A few comments on the Comprehension – Interpretation – Experience thread and Mulholland Drive

I think our discussion about how a lot of the effect of the film is lost if a viewer attempts to decipher the “meaning” of Mulholland Drive as if it were a puzzle film with one solution was right on target. After viewing, I read the dream interpretation of the film and was satisfied enough with that. There are lots of clues that point towards that, and you could interpret the non sequiter scenes as dream-logic depictions of Betty’s internal psychology. But even with subsequent viewings (and this was probably time 5 or 6), I don’t really think about comprehension or interpretation nearly as much as I like to enjoy the visceral experience Lynch affords his viewers. Scenes like the subliminally terrifying diner scene, the coffee/producer scene, or Betty’s audition with the dirtbag actor work on such a gut level that they remind me of the Quatsi-films in terms how they make me feel…I can watch them time and time again (I put on at least one of these three scenes several times a semester on my projector without watching the rest of the film). For Lynch, especially in Mulholland Drive, content takes a back seat to feelings, empathy, and experience. Audiences exhibit nervous laughter and inexplicable emotion, unsure of how to digest a particular scene or performance. The film is successful in that Lynch can make you feel very uncomfortable, happy, terrified, etc. without any backstory. Many of the scenes stand alone.

Mulholland Drive reminds me a lot of Perfect Blue, a really good Satoshi Kon (director of Paprika and Toyko Godfathers) anime and similar puzzle film. Its plot revolves around a Japanese female pop icon who abandons her group and music career to pursue a future in film. However, she can only land a sleazy role in a trashy sitcom and feels violated by her role in the show. Soon, her grip on reality begins to slip as she loses herself in her character and its unclear what scenes happen in the show versus in her real life. Furthermore, a stalker is posting intimate details of her life on a blog, which she then obsesses over and reads – taking everything she reads as fact about her life. The veil between reality and fantasy is utterly confused as her coworkers begin to show up dead, often brutally murdered.

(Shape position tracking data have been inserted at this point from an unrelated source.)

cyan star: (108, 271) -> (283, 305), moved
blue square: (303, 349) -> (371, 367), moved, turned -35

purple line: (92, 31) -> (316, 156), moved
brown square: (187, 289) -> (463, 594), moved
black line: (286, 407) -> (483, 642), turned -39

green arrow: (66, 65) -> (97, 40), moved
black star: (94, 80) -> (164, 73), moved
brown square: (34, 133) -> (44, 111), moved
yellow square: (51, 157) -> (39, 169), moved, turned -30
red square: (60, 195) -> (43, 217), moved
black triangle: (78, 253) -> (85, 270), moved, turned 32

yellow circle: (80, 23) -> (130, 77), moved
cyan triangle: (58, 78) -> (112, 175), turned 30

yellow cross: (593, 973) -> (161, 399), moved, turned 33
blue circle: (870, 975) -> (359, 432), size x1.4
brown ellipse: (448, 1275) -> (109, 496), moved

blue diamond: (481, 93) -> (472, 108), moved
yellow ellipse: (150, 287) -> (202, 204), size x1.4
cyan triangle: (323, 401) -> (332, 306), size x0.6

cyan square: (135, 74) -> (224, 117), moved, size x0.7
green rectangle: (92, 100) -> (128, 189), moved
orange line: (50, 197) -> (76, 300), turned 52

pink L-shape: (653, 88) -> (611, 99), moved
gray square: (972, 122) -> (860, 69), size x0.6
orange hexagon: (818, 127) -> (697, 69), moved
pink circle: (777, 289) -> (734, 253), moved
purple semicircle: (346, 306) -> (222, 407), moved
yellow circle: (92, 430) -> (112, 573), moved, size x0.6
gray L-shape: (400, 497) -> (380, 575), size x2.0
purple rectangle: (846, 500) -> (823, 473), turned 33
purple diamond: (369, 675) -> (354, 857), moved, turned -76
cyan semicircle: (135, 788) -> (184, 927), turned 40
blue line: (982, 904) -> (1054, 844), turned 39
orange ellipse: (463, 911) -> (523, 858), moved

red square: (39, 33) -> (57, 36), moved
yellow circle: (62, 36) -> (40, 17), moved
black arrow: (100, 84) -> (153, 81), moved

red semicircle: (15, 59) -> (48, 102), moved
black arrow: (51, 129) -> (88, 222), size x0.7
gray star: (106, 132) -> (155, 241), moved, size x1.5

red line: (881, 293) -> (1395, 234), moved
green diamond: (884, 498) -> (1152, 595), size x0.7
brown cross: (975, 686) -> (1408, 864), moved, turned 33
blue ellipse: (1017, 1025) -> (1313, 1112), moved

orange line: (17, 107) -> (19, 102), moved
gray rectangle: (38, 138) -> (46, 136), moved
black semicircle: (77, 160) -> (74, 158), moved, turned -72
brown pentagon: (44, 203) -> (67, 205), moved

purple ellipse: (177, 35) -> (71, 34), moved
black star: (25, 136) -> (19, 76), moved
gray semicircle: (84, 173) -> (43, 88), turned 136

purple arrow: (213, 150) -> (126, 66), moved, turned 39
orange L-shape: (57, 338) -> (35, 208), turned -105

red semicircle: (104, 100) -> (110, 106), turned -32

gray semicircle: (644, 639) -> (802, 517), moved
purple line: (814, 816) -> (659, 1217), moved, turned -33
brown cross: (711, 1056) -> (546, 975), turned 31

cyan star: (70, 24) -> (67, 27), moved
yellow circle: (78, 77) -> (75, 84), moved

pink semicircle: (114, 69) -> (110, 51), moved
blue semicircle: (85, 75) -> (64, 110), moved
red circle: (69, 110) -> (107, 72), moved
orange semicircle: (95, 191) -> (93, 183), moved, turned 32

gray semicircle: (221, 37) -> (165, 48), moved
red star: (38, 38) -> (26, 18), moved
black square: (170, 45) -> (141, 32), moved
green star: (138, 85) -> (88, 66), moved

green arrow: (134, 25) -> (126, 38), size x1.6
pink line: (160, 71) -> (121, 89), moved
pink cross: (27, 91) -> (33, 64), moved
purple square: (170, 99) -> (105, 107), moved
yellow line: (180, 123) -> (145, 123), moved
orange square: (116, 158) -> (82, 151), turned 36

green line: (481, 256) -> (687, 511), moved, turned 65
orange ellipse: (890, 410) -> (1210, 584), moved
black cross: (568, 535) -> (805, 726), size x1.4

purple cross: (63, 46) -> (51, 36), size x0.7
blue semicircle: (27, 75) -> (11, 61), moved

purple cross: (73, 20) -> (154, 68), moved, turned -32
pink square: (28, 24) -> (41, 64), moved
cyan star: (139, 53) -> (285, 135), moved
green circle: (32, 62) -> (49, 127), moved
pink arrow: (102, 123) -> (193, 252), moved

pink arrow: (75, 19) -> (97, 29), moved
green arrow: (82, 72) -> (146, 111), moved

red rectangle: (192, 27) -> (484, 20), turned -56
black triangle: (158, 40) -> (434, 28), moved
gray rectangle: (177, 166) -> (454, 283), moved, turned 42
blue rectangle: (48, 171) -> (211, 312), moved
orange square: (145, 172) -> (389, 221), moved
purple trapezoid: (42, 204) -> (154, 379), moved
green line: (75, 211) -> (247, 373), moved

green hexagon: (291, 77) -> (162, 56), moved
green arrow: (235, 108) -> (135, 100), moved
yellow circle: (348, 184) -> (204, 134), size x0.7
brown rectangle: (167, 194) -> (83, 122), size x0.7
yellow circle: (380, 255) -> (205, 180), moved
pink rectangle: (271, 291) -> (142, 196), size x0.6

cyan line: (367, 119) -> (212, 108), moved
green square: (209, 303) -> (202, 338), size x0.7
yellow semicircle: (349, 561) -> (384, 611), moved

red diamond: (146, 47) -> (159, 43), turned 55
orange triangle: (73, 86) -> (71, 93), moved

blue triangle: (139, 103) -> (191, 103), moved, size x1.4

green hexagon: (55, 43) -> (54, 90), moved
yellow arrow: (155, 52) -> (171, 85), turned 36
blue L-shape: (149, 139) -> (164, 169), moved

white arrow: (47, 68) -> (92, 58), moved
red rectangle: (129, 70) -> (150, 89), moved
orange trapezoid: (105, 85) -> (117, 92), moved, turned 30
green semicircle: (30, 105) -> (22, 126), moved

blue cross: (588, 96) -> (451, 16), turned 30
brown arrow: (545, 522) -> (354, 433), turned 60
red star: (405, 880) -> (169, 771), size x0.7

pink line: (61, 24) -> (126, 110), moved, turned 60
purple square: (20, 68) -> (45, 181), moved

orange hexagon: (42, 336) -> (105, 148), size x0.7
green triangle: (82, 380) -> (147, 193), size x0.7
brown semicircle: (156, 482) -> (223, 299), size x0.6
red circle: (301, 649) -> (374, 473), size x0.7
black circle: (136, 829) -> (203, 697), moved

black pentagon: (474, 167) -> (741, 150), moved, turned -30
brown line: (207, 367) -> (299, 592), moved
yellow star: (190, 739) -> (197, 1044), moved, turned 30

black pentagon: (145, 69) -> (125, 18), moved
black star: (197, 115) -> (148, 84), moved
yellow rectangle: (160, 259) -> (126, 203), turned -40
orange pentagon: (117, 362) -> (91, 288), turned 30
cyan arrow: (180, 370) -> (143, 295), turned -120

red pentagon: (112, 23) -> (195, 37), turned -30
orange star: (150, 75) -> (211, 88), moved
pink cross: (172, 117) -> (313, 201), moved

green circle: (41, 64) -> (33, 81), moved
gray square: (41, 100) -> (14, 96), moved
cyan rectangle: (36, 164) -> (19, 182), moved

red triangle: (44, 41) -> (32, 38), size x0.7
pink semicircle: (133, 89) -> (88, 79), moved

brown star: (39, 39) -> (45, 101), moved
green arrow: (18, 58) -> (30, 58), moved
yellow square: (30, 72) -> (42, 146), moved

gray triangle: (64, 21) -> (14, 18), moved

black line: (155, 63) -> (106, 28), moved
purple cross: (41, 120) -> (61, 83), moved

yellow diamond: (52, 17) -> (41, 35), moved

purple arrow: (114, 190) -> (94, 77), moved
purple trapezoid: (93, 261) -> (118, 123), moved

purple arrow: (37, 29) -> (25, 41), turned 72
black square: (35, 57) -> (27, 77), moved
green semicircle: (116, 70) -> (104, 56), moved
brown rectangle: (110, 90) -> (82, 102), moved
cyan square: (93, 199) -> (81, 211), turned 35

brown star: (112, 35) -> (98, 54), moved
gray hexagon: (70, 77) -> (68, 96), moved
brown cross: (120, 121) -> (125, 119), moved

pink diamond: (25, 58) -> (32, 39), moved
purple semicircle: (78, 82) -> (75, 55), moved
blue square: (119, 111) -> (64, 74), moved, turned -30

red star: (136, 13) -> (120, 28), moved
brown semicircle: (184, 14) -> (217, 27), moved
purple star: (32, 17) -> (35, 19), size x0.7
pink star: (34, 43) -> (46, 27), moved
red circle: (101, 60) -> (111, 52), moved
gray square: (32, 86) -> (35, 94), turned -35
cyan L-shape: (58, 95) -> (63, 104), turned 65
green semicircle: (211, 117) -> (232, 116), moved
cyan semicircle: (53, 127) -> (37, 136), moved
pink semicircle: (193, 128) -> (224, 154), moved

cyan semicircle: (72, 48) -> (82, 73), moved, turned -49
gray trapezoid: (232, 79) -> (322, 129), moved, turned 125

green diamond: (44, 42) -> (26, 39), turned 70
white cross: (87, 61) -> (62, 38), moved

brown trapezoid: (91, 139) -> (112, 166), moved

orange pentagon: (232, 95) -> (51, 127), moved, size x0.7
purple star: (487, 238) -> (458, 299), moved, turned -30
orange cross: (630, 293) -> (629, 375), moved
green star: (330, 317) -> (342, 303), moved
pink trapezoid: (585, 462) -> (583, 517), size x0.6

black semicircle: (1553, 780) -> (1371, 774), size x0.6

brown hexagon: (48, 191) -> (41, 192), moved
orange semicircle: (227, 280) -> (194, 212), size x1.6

Both these films are definitely a step in the right direction in terms of representing dream worlds with their style and narration. If you were to think of dreams as film, an individual has an unusual role as both narrator and audience. My favorite part of the diner scene is how the action imitates the nervous guy’s dialogue moments earlier – often in dreams, you are explaining events as they happen because your brain already knows where they’re going. Audiences leave these films confused about their feelings, and that’s the desired effect – dreams often don’t have a causal relation between events, there exists non sequiter motivations for “scene changes” or action, and tone is implied on the most base, visceral level.